What are the problems associated with virtual server backup>
How they can be mitigated to ensure smooth and efficient data protection>?
Data protection is an essential part of all IT operations.
Until recently, it has been achieved by directly backing up physical servers over the network.
But the move to virtual server environments has changed forever the landscape for successful backup of applications data.
This presents a number of challenges.
The move from physical to virtual servers provided many IT organisations with the opportunity to consolidate and reduce the amount of hardware resources needed. This was one of the main selling points of the first wave of virtualisation – consolidation to fewer servers because most of them weren’t fully utilised.
Virtual server backup: The performance problem
But the backup infrastructure is an area that has always struggled with performance issues, even when there is a dedicated backup network. Therefore, backing up virtual servers using physical server infrastructure and methods has often resulted in big problems.
Where once one app on one server was backed up, now multiple virtual servers in a single box require protection. For that reason, virtual server backups can experience severe bottlenecks when using traditional backup methods that copy data from each virtual machine (VM) as if it were a physical server.
The answer here is to avoid backing up data from the guest VM and instead to deploy backup applications that can copy directly from the host using backup-specific application programming interfaces (APIs) such as VMware’s vStorage APIs for Data Protection (VADP). All VM-aware backup products are capable of using these APIs to back up data without having to access each guest.
One benefit of running host-based backups is that traditional backup agents can be eliminated, removing a whole set of maintenance and management tasks needed to keep the agents up to date.
More articles on virtual server backups
Virtual server backup: The tracking problem
In the physical server world, the server is clearly identifiable and tracked through an IP address and/or DNS name. Servers rarely move or change IP address, so a backup that fails due to an inability to contact the server can be easily resolved.

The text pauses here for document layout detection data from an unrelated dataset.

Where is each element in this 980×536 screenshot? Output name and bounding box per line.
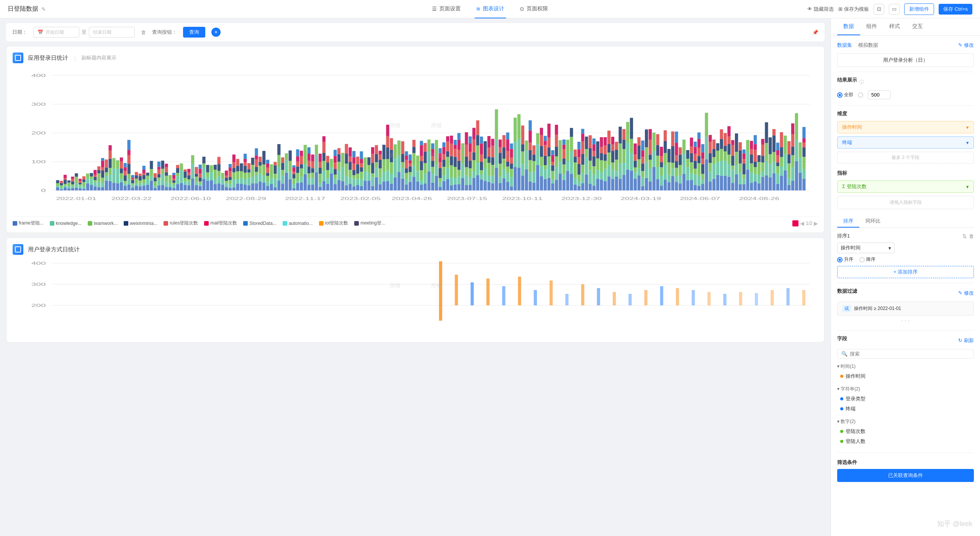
data-filter-edit-button[interactable]: ✎ 修改 <box>958 290 974 297</box>
svg-rect-837 <box>645 147 648 161</box>
svg-rect-1074 <box>676 288 679 305</box>
svg-rect-293 <box>255 167 258 172</box>
svg-rect-1068 <box>581 284 584 305</box>
subtab-mock[interactable]: 模拟数据 <box>858 42 878 49</box>
query-button[interactable]: 查询 <box>183 27 205 38</box>
sort-desc[interactable]: 降序 <box>859 256 875 263</box>
tab-data[interactable]: 数据 <box>837 18 860 35</box>
svg-rect-748 <box>581 165 584 173</box>
add-component-button[interactable]: 新增组件 <box>904 3 934 15</box>
tablet-icon-btn[interactable]: ▭ <box>889 4 900 15</box>
svg-rect-455 <box>375 168 378 177</box>
svg-rect-240 <box>218 171 221 176</box>
svg-rect-994 <box>757 155 761 162</box>
svg-rect-696 <box>544 141 547 145</box>
linked-condition-button[interactable]: 已关联查询条件 <box>837 469 974 482</box>
svg-rect-69 <box>90 173 93 177</box>
sort-tab-sort[interactable]: 排序 <box>837 215 859 228</box>
svg-rect-254 <box>229 180 232 184</box>
svg-rect-154 <box>150 176 153 180</box>
tab-style[interactable]: 样式 <box>883 18 906 35</box>
svg-rect-955 <box>731 166 734 170</box>
save-button[interactable]: 保存 Ctrl+s <box>939 4 972 15</box>
svg-rect-327 <box>281 170 284 175</box>
svg-rect-975 <box>746 169 749 190</box>
svg-rect-272 <box>240 171 243 178</box>
svg-rect-627 <box>491 139 494 146</box>
filter-more: · · · <box>837 317 974 324</box>
svg-rect-54 <box>79 184 82 185</box>
nav-page-permission[interactable]: ⊙ 页面权限 <box>518 0 550 18</box>
tab-interaction[interactable]: 交互 <box>906 18 929 35</box>
svg-rect-886 <box>682 153 686 174</box>
svg-rect-403 <box>337 180 340 190</box>
tab-component[interactable]: 组件 <box>860 18 883 35</box>
svg-rect-1029 <box>787 185 790 190</box>
edit-title-button[interactable]: ✎ <box>41 6 46 12</box>
svg-rect-29 <box>60 185 63 188</box>
svg-rect-643 <box>506 173 509 182</box>
svg-rect-651 <box>510 169 513 177</box>
add-filter-button[interactable]: + <box>211 28 221 37</box>
svg-rect-1059 <box>439 261 442 321</box>
save-template-button[interactable]: ⊞ 保存为模板 <box>838 6 869 13</box>
add-sort-button[interactable]: + 添加排序 <box>837 266 974 278</box>
svg-rect-610 <box>480 143 483 154</box>
svg-rect-152 <box>146 173 149 176</box>
dimension-tag-0[interactable]: 操作时间 ▾ <box>837 121 974 133</box>
fields-search-input[interactable] <box>850 351 970 357</box>
svg-rect-749 <box>581 154 584 165</box>
legend-prev-button[interactable]: ◀ <box>800 220 804 226</box>
nav-page-settings[interactable]: ☰ 页面设置 <box>430 0 462 18</box>
chart-icon-inner-2 <box>15 246 21 252</box>
radio-count[interactable] <box>858 92 863 98</box>
svg-rect-725 <box>563 145 566 149</box>
field-dot-string-0 <box>840 397 843 400</box>
subtab-dataset[interactable]: 数据集 <box>837 42 852 49</box>
svg-rect-596 <box>472 160 475 172</box>
svg-rect-912 <box>701 184 704 190</box>
end-date-input[interactable]: 结束日期 <box>89 27 135 38</box>
svg-rect-28 <box>60 187 63 189</box>
hide-filter-button[interactable]: 👁 隐藏筛选 <box>807 6 834 13</box>
pin-icon[interactable]: 📌 <box>812 30 818 35</box>
svg-rect-352 <box>300 177 303 182</box>
radio-all[interactable]: 全部 <box>837 92 853 98</box>
svg-rect-1051 <box>802 138 805 143</box>
svg-rect-836 <box>645 161 648 178</box>
legend-next-button[interactable]: ▶ <box>814 220 818 226</box>
svg-rect-262 <box>232 168 236 172</box>
svg-rect-732 <box>570 137 573 151</box>
refresh-fields-button[interactable]: ↻ 刷新 <box>958 337 974 344</box>
dimension-tag-1[interactable]: 终端 ▾ <box>837 136 974 149</box>
dropdown-icon-0: ▾ <box>966 125 969 130</box>
svg-rect-589 <box>469 168 472 177</box>
field-group-number-title[interactable]: ▾ 数字(2) <box>837 417 974 426</box>
result-count-input[interactable] <box>868 90 891 99</box>
sort-delete-button[interactable]: 🗑 <box>969 233 974 239</box>
nav-chart-design[interactable]: ≋ 图表设计 <box>474 0 506 18</box>
svg-rect-617 <box>488 176 491 182</box>
svg-rect-444 <box>367 181 370 190</box>
svg-rect-730 <box>570 174 573 190</box>
svg-rect-501 <box>409 166 412 172</box>
svg-rect-374 <box>315 154 318 172</box>
start-date-input[interactable]: 📅 开始日期 <box>33 27 79 38</box>
sort-tab-compare[interactable]: 同环比 <box>859 215 887 228</box>
delete-date-button[interactable]: 🗑 <box>141 30 146 35</box>
svg-rect-613 <box>484 168 487 181</box>
svg-rect-618 <box>488 163 491 176</box>
fields-header: 字段 ↻ 刷新 <box>837 335 974 346</box>
svg-rect-385 <box>322 153 326 161</box>
field-group-string-title[interactable]: ▾ 字符串(2) <box>837 384 974 394</box>
svg-rect-450 <box>371 173 374 177</box>
monitor-icon-btn[interactable]: ⊡ <box>874 4 884 15</box>
data-filter-section: 数据过滤 ✎ 修改 或 操作时间 ≥ 2022-01-01 · · · <box>837 288 974 324</box>
sort-asc[interactable]: 升序 <box>837 256 853 263</box>
edit-dataset-button[interactable]: ✎ 修改 <box>958 42 974 49</box>
svg-rect-858 <box>660 147 663 156</box>
svg-rect-99 <box>112 183 115 190</box>
field-group-time-title[interactable]: ▾ 时间(1) <box>837 362 974 371</box>
sort-field-select[interactable]: 操作时间 ▾ <box>837 243 895 253</box>
svg-rect-948 <box>727 164 730 177</box>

In the virtual world, things aren’t as simple. While it is true to say most virtual servers don’t change their IP address, most also aren’t backed up directly, but backed up through the host hypervisor.

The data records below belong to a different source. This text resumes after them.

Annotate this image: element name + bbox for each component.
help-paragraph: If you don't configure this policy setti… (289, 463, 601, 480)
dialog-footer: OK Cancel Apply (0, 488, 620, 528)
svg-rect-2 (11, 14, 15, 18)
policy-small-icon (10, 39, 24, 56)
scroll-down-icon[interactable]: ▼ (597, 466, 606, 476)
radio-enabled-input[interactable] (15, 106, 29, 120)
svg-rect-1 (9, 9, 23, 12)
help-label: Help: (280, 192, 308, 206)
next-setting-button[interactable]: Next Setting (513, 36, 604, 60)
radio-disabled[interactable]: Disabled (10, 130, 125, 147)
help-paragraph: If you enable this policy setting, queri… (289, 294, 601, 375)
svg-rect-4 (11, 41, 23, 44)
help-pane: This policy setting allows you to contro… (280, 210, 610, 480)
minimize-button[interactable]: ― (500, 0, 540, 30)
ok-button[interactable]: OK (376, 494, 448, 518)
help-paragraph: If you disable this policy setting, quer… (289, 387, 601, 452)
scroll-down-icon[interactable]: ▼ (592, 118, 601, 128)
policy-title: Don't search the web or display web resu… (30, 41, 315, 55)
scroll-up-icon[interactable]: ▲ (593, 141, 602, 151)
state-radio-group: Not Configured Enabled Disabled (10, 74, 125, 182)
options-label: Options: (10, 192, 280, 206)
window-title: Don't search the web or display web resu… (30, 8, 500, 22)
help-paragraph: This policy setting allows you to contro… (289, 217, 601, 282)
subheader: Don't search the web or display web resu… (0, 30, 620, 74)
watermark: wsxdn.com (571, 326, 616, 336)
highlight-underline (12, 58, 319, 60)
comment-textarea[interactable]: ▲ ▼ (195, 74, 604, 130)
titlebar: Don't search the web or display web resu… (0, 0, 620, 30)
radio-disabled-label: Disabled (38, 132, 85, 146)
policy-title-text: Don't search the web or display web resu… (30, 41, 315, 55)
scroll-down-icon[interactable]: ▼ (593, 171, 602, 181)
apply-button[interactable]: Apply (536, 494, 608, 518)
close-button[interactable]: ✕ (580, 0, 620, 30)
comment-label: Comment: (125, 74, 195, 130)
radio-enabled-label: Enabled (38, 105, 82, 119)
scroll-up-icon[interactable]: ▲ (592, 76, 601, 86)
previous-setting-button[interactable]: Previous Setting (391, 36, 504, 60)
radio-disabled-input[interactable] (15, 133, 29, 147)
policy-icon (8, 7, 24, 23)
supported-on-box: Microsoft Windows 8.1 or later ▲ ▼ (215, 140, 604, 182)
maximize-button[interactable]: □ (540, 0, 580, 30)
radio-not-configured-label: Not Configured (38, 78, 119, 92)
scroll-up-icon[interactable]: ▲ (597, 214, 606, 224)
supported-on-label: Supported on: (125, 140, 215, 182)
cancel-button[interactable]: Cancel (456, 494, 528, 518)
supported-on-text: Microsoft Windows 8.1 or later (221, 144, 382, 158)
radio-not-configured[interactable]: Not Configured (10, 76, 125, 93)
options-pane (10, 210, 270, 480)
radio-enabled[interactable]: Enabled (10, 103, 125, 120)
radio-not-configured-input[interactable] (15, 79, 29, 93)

Virtual machines can easily be migrated between physical servers and storage, so keeping track of each VM in the backup infrastructure becomes more complex. The result is that a VM migration may well cause the next backup to fail.
The answer is to reference a virtual machine, not through the physical host on which it resides, but via a more abstract reference to the group of physical servers that support the VM, such as the cluster name or, in the case of VMware vSphere, the datacentre object. By abstracting the reference to the VM, both backup and restore processes are no longer dependent on the physical host hardware, which provides operational benefits by reducing the work involved in restores for clusters that have been physically or logically reconfigured.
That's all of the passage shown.